Redação TN Petróleo/Assessoria
05/07/2022 11:30
Reindustrialização e o mercado de carbono, por Jacyr Costa Filho Imagem: Divulgação Visualizações: 1529

Um passo importante para a construção de um mercado regulado de créditos de carbono no Brasil foi anunciado em 19 de maio último, com o Decreto nº 11.075, aguardado desde 2009. Este decreto estabelece regras básicas para a elaboração dos Planos Setoriais de Mitigação das Mudanças Climáticas, além de criar o Sistema Nacional de Redução de Emissões de Gases de Efeito Estufa (Sinare).

A criação do mercado de créditos de carbono no Brasil alinha-se com os objetivos globais de combate às mudanças climáticas. Como lembrou em recente reunião sobre o tema o presidente da FIESP, Josué Gomes da Silva, cria-se uma oportunidade para a reindustrialização sustentável no País. Isso porque o agronegócio nacional é uma das maiores plataformas para inovações tecnológicas e energias renováveis, bases que sustentarão o comércio de títulos ambientais.

Com mais de 280 milhões de hectares de florestas nativas protegidos e capacidade para disseminar, até 2030, tecnologias de baixa emissão de carbono em mais de 72 milhões de hectares já cultivados, o Brasil pode consolidar-se como potência agro ambiental no mercado de carbono. O preço pago por uma tonelada de carbono evitada na atmosfera saltou de US$ 3 em 2020 para US$ 10 em 2022. No mundo, estes créditos movimentaram cerca de US$ 1 bilhão em 2021.

Para comercializar créditos nesse mercado é necessário que as métricas de mensuração de emissões considerem o fato de que somos uma nação tropical e em desenvolvimento. Atualmente, as discussões restringem-se aos Estados Unidos e Europa, que têm condições socioeconômicas e de clima bem diferentes do Brasil. Aqui, temos uma experiência bem-sucedida de descarbonização no setor de transportes. Trata-se do Programa RenovaBio, que há dois anos impulsiona a mobilidade sustentável e a eficiência energética nas usinas produtoras de biocombustíveis.

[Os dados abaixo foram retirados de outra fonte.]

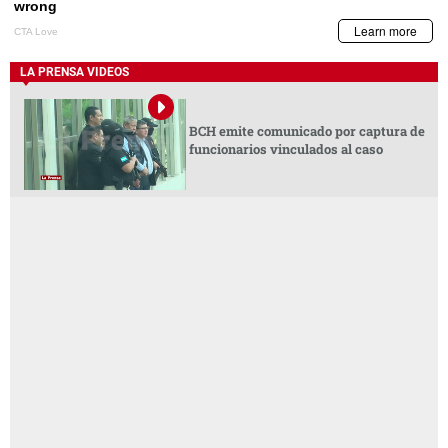
LA PRENSA VIDEOS
BCH emite comunicado por captura de
funcionarios vinculados al caso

Por meio da geração de créditos de descarbonização (CBIOs) obtidos a partir da produção e utilização de etanol e biodiesel, a indústria de biocombustíveis vem comercializando uma quantidade cada vez maior de títulos verdes na B3. Em 2021, estas ofertas movimentaram R$ 1,17 bilhão na economia brasileira. Evitou-se, assim, a emissão de 24,4 milhões de toneladas de gases de efeito estufa (GEE).

A necessária retomada da industrialização brasileira para a criação de empregos qualificados deve estar alinhada com a redução das emissões. Montadoras como Toyota, Volkswagen e Stellantis já deram prioridade aos veículos híbridos-flex no País. Destaca-se também o trabalho da União da Indústria de Cana-de-Açúcar e Bioenergia para expandir o mercado de etanol em países como Índia, Guatemala, Colômbia, Tailândia, entre outros. Deste modo, a indústria automobilística terá papel relevante na reindustrialização, considerando-se as vantagens competitivas do País na descarbonização.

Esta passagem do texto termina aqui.